## YOUR INSTRUCTIONS
Please write out all the entries exactly, without the pictures.
=== SUPPLIED INFORMATION ===
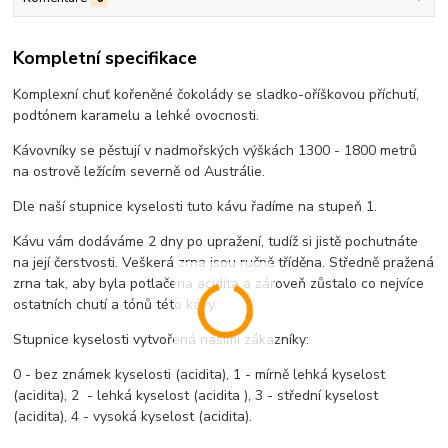
Kompletní specifikace
Komplexní chuť kořeněné čokolády se sladko-oříškovou příchutí,
podtónem karamelu a lehké ovocnosti.
Kávovníky se pěstují v nadmořských výškách 1300 - 1800 metrů
na ostrově ležícím severně od Austrálie.
Dle naší stupnice kyselosti tuto kávu řadíme na stupeň 1.
Kávu vám dodáváme 2 dny po upražení, tudíž si jistě pochutnáte
na její čerstvosti. Veškerá zrna jsou ručně tříděna. Středně pražená
zrna tak, aby byla potlačena acidita a zároveň zůstalo co nejvíce
ostatních chutí a tónů této kávy.
Stupnice kyselosti vytvořená našimi zákazníky:
0 - bez známek kyselosti (acidita), 1 - mírně lehká kyselost
(acidita), 2 - lehká kyselost (acidita ), 3 - střední kyselost
(acidita), 4 - vysoká kyselost (acidita).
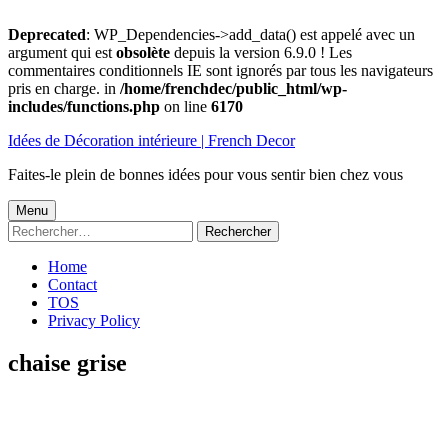
Deprecated
: WP_Dependencies->add_data() est appelé avec un
argument qui est
obsolète
depuis la version 6.9.0 ! Les
commentaires conditionnels IE sont ignorés par tous les navigateurs
pris en charge. in
/home/frenchdec/public_html/wp-
includes/functions.php
on line
6170
Aller
Idées de Décoration intérieure | French Decor
au
contenu
Faites-le plein de bonnes idées pour vous sentir bien chez vous
Menu
Menu
Rechercher :
principal
Home
Contact
TOS
Privacy Policy
chaise grise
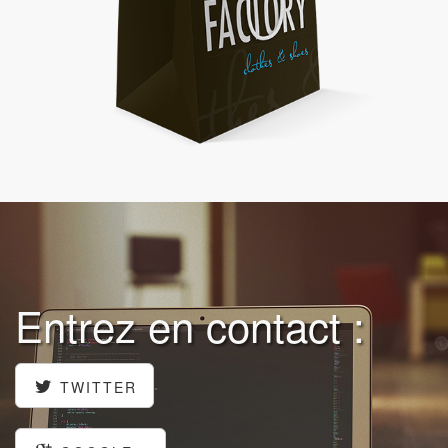
Entrez en contact :
TWITTER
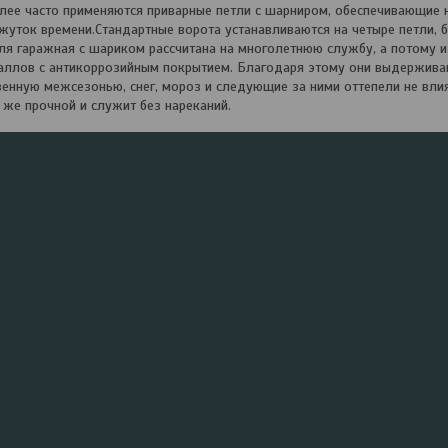
лее часто применяются приварные петли с шарниром, обеспечивающие 
уток времени.Стандартные ворота устанавливаются на четыре петли, 
ля гаражная с шариком рассчитана на многолетнюю службу, а потому и
аллов с антикоррозийным покрытием. Благодаря этому они выдержива
венную межсезонью, снег, мороз и следующие за ними оттепели не влия
 же прочной и служит без нареканий.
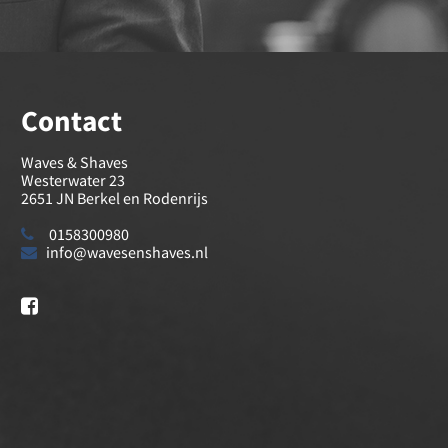
Contact
Waves & Shaves
Westerwater 23
2651 JN Berkel en Rodenrijs
0158300980
info@wavesenshaves.nl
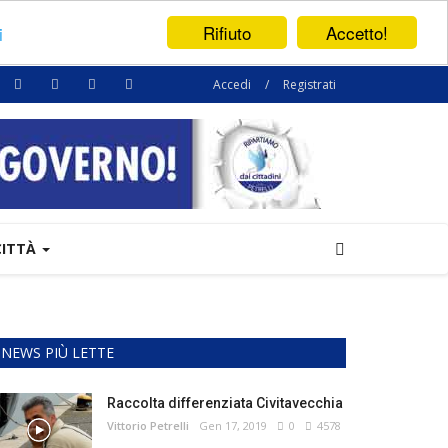
Rifiuto
Accetto!
i
Accedi
/
Registrati
CITTÀ
NEWS PIÙ LETTE
Raccolta differenziata Civitavecchia
Vittorio Petrelli
Gen 17, 2019
0
4578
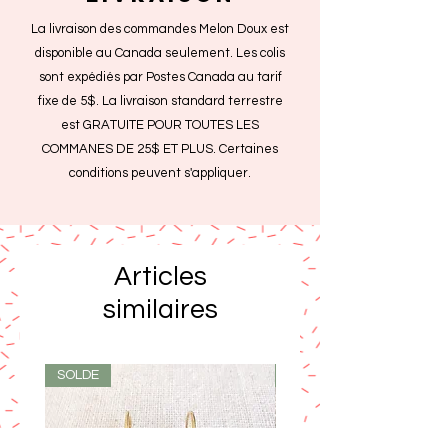
La livraison des commandes Melon Doux est
disponible au Canada seulement. Les colis
sont expédiés par Postes Canada au tarif
fixe de 5$. La livraison standard terrestre
est GRATUITE POUR TOUTES LES
COMMANES DE 25$ ET PLUS. Certaines
conditions peuvent s'appliquer.
Articles
similaires
SOLDE
SOLDE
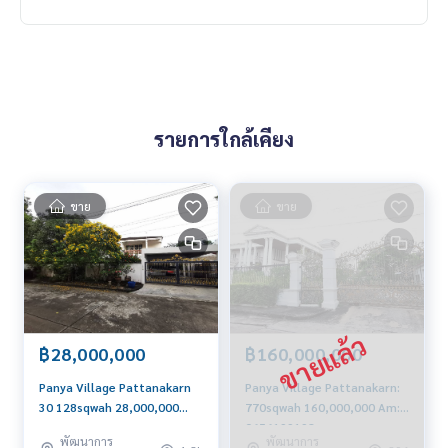
รายการใกล้เคียง
ขาย
ขาย
฿28,000,000
฿160,000,000
Panya Village Pattanakarn
Panya Village Pattanakarn:
30 128sqwah 28,000,000
770sqwah 160,000,000 Am:
Am: 0656199198
0656199198
พัฒนาการ
พัฒนาการ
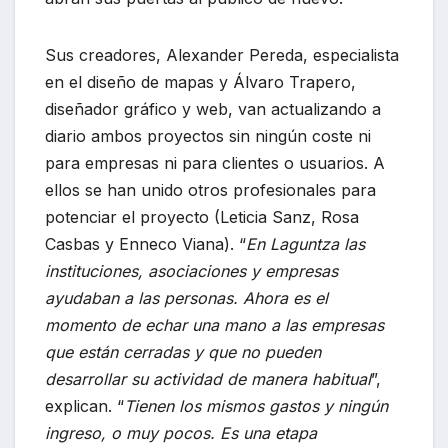
Sus creadores, Alexander Pereda, especialista
en el diseño de mapas y Álvaro Trapero,
diseñador gráfico y web, van actualizando a
diario ambos proyectos sin ningún coste ni
para empresas ni para clientes o usuarios. A
ellos se han unido otros profesionales para
potenciar el proyecto (Leticia Sanz, Rosa
Casbas y Enneco Viana). “
En Laguntza las
instituciones, asociaciones y empresas
ayudaban a las personas. Ahora es el
momento de echar una mano a las empresas
que están cerradas y que no pueden
desarrollar su actividad de manera habitual
”,
explican. “
Tienen los mismos gastos y ningún
ingreso, o muy pocos. Es una etapa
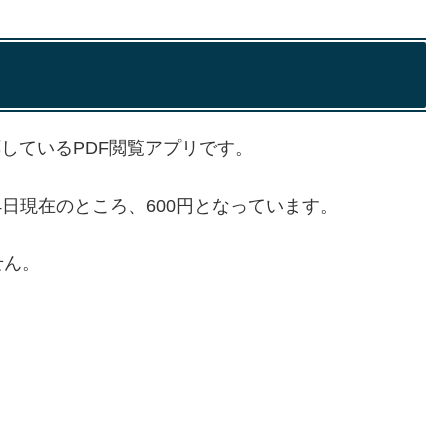
hに対応しているPDF閲覧アプリです。
4日現在のところ、600円となっています。
せん。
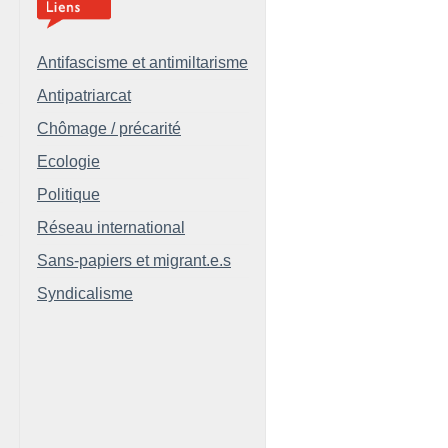
Antifascisme et antimiltarisme
Antipatriarcat
Chômage / précarité
Ecologie
Politique
Réseau international
Sans-papiers et migrant.e.s
Syndicalisme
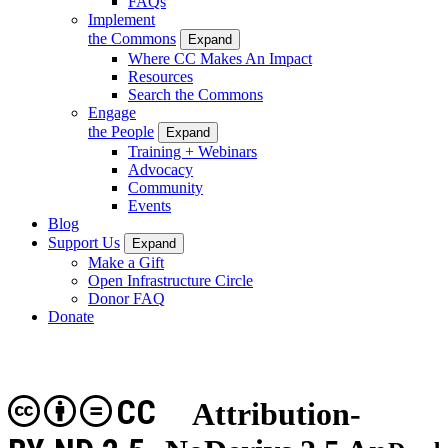
FAQs
Implement
the Commons
Expand
Where CC Makes An Impact
Resources
Search the Commons
Engage
the People
Expand
Training + Webinars
Advocacy
Community
Events
Blog
Support Us
Expand
Make a Gift
Open Infrastructure Circle
Donor FAQ
Donate
CC
Attribution-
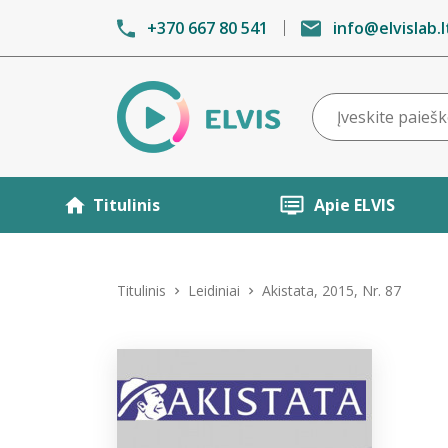
+370 667 80 541
info@elvislab.l
Titulinis
Apie ELVIS
Titulinis
Leidiniai
Akistata, 2015, Nr. 87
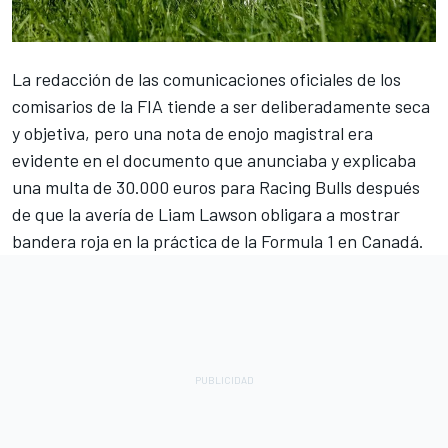
La redacción de las comunicaciones oficiales de los
comisarios de la FIA tiende a ser deliberadamente seca
y objetiva, pero una nota de enojo magistral era
evidente en el documento que anunciaba y explicaba
una multa de 30.000 euros para
Racing Bulls
después
de que la avería de
Liam Lawson
obligara a mostrar
bandera roja en la práctica de la Formula 1 en Canadá.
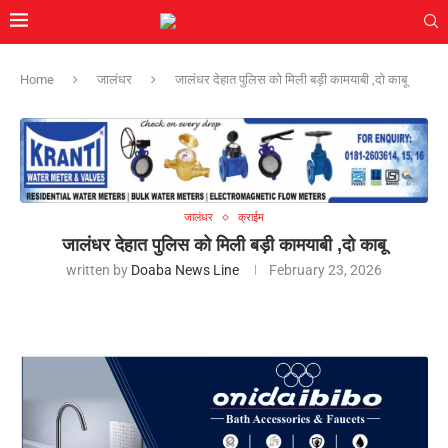
Home
जालंधर
जालंधर देहात पुलिस को मिली बड़ी कामयाबी ,दो काबू
जालंधर
क्राईम
जालंधर देहात पुलिस को मिली बड़ी कामयाबी ,दो काबू
written by
Doaba News Line
February 23, 2026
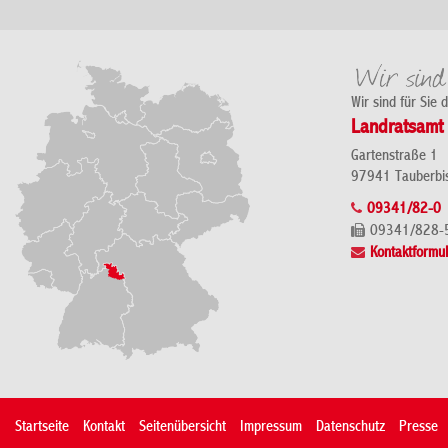
Wir sind für Sie 
Landratsamt 
Gartenstraße 1
97941 Tauberbi
09341/82-0
09341/828-
Kontaktformul
Startseite
Kontakt
Seitenübersicht
Impressum
Datenschutz
Presse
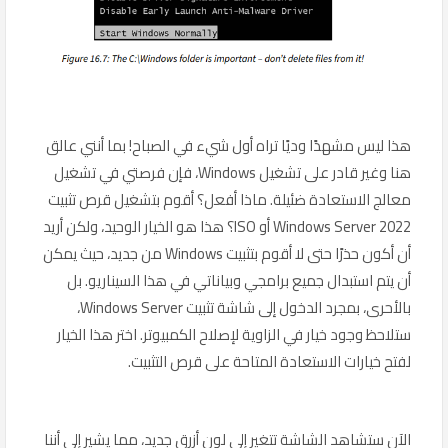
هذا ليس مشهدًا وديًا تراه أول شيء في الصباح! بما أنني عالق
هنا وغير قادر على تشغيل Windows، فإن فرصتي في تشغيل
معالج الاستعادة ضئيلة. ماذا أفعل؟ أقوم بتشغيل قرص تثبيت
Windows Server 2022 أو ISO؟ هذا هو الخيار الوحيد، ولكن أريد
أن أكون حذرًا حتى لا أقوم بتثبيت Windows من جديد، حيث يمكن
أن يتم استبدال جميع برامجي وبياناتي في هذا السيناريو. بل
بالأحرى، بمجرد الدخول إلى شاشة تثبيت Windows Server،
ستلاحظ وجود خيار في الزاوية لإصلاح الكمبيوتر. اختر هذا الخيار
لفتح خيارات الاستعادة المتاحة على قرص التثبيت.
الآن ستشاهد الشاشة تتغير إلى لون أزرق جديد، مما يشير إلى أننا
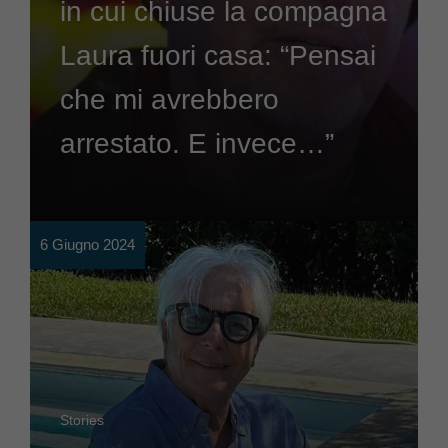
in cui chiuse la compagna
Laura fuori casa: “Pensai
che mi avrebbero
arrestato. E invece…”
6 Giugno 2024
Stories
===
## RESPONSE AREA
Kompletní specifikace
Komplexní chuť kořeněné čokolády se sladko-oříškovou příchutí,
podtónem karamelu a lehké ovocnosti.
Kávovníky se pěstují v nadmořských výškách 1300 - 1800 metrů
na ostrově ležícím severně od Austrálie.
Dle naší stupnice kyselosti tuto kávu řadíme na stupeň 1.
Kávu vám dodáváme 2 dny po upražení, tudíž si jistě pochutnáte
na její čerstvosti. Veškerá zrna jsou ručně tříděna. Středně pražená
zrna tak, aby byla potlačena acidita a zároveň zůstalo co nejvíce
ostatních chutí a tónů této kávy.
Stupnice kyselosti vytvořená našimi zákazníky:
0 - bez známek kyselosti (acidita), 1 - mírně lehká kyselost
(acidita), 2 - lehká kyselost (acidita ), 3 - střední kyselost
(acidita), 4 - vysoká kyselost (acidita).
Deprecated
: WP_Dependencies->add_data() est appelé avec un
argument qui est
obsolète
depuis la version 6.9.0 ! Les
commentaires conditionnels IE sont ignorés par tous les navigateurs
pris en charge. in
/home/frenchdec/public_html/wp-
includes/functions.php
on line
6170
Aller
Idées de Décoration intérieure | French Decor
au
contenu
Faites-le plein de bonnes idées pour vous sentir bien chez vous
Menu
Menu
Rechercher :
principal
Home
Contact
TOS
Privacy Policy
chaise grise
Entrez en contact :
TWITTER
лее часто применяются приварные петли с шарниром, обеспечивающие 
уток времени.Стандартные ворота устанавливаются на четыре петли, 
ля гаражная с шариком рассчитана на многолетнюю службу, а потому и
аллов с антикоррозийным покрытием. Благодаря этому они выдержива
венную межсезонью, снег, мороз и следующие за ними оттепели не влия
 же прочной и служит без нареканий.
Contact
Waves & Shaves
Westerwater 23
2651 JN Berkel en Rodenrijs
0158300980
info@wavesenshaves.nl
Rifiuto
Accetto!
i
Accedi
/
Registrati
CITTÀ
NEWS PIÙ LETTE
Raccolta differenziata Civitavecchia
Vittorio Petrelli
Gen 17, 2019
0
4578
La livraison des commandes Melon Doux est
disponible au Canada seulement. Les colis
sont expédiés par Postes Canada au tarif
fixe de 5$. La livraison standard terrestre
est GRATUITE POUR TOUTES LES
COMMANES DE 25$ ET PLUS. Certaines
conditions peuvent s'appliquer.
Articles
similaires
SOLDE
SOLDE
รายการใกล้เคียง
ขาย
ขาย
฿28,000,000
฿160,000,000
Panya Village Pattanakarn
Panya Village Pattanakarn:
30 128sqwah 28,000,000
770sqwah 160,000,000 Am:
Am: 0656199198
0656199198
พัฒนาการ
พัฒนาการ
Sus creadores, Alexander Pereda, especialista
en el diseño de mapas y Álvaro Trapero,
diseñador gráfico y web, van actualizando a
diario ambos proyectos sin ningún coste ni
para empresas ni para clientes o usuarios. A
ellos se han unido otros profesionales para
potenciar el proyecto (Leticia Sanz, Rosa
Casbas y Enneco Viana). “
En Laguntza las
instituciones, asociaciones y empresas
ayudaban a las personas. Ahora es el
momento de echar una mano a las empresas
que están cerradas y que no pueden
desarrollar su actividad de manera habitual
”,
explican. “
Tienen los mismos gastos y ningún
ingreso, o muy pocos. Es una etapa
hに対応しているPDF閲覧アプリです。
4日現在のところ、600円となっています。
せん。
Antifascisme et antimiltarisme
Antipatriarcat
Chômage / précarité
Ecologie
Politique
Réseau international
Sans-papiers et migrant.e.s
Syndicalisme
FAQs
Implement
the Commons
Expand
Where CC Makes An Impact
Resources
Search the Commons
Engage
the People
Expand
Training + Webinars
Advocacy
Community
Events
Blog
Support Us
Expand
Make a Gift
Open Infrastructure Circle
Donor FAQ
Donate
CC
Attribution-
+370 667 80 541
info@elvislab.l
Titulinis
Apie ELVIS
Titulinis
Leidiniai
Akistata, 2015, Nr. 87
La redacción de las comunicaciones oficiales de los
comisarios de la FIA tiende a ser deliberadamente seca
y objetiva, pero una nota de enojo magistral era
evidente en el documento que anunciaba y explicaba
una multa de 30.000 euros para
Racing Bulls
después
de que la avería de
Liam Lawson
obligara a mostrar
bandera roja en la práctica de la Formula 1 en Canadá.
Home
जालंधर
जालंधर देहात पुलिस को मिली बड़ी कामयाबी ,दो काबू
जालंधर
क्राईम
जालंधर देहात पुलिस को मिली बड़ी कामयाबी ,दो काबू
written by
Doaba News Line
February 23, 2026
Wir sind für Sie 
Landratsamt 
Gartenstraße 1
97941 Tauberbi
09341/82-0
09341/828-
Kontaktformul
Startseite
Kontakt
Seitenübersicht
Impressum
Datenschutz
Presse
هذا ليس مشهدًا وديًا تراه أول شيء في الصباح! بما أنني عالق
هنا وغير قادر على تشغيل Windows، فإن فرصتي في تشغيل
معالج الاستعادة ضئيلة. ماذا أفعل؟ أقوم بتشغيل قرص تثبيت
Windows Server 2022 أو ISO؟ هذا هو الخيار الوحيد، ولكن أريد
أن أكون حذرًا حتى لا أقوم بتثبيت Windows من جديد، حيث يمكن
أن يتم استبدال جميع برامجي وبياناتي في هذا السيناريو. بل
بالأحرى، بمجرد الدخول إلى شاشة تثبيت Windows Server،
ستلاحظ وجود خيار في الزاوية لإصلاح الكمبيوتر. اختر هذا الخيار
لفتح خيارات الاستعادة المتاحة على قرص التثبيت.
الآن ستشاهد الشاشة تتغير إلى لون أزرق جديد، مما يشير إلى أننا
in cui chiuse la compagna
Laura fuori casa: “Pensai
che mi avrebbero
arrestato. E invece…”
6 Giugno 2024
Stories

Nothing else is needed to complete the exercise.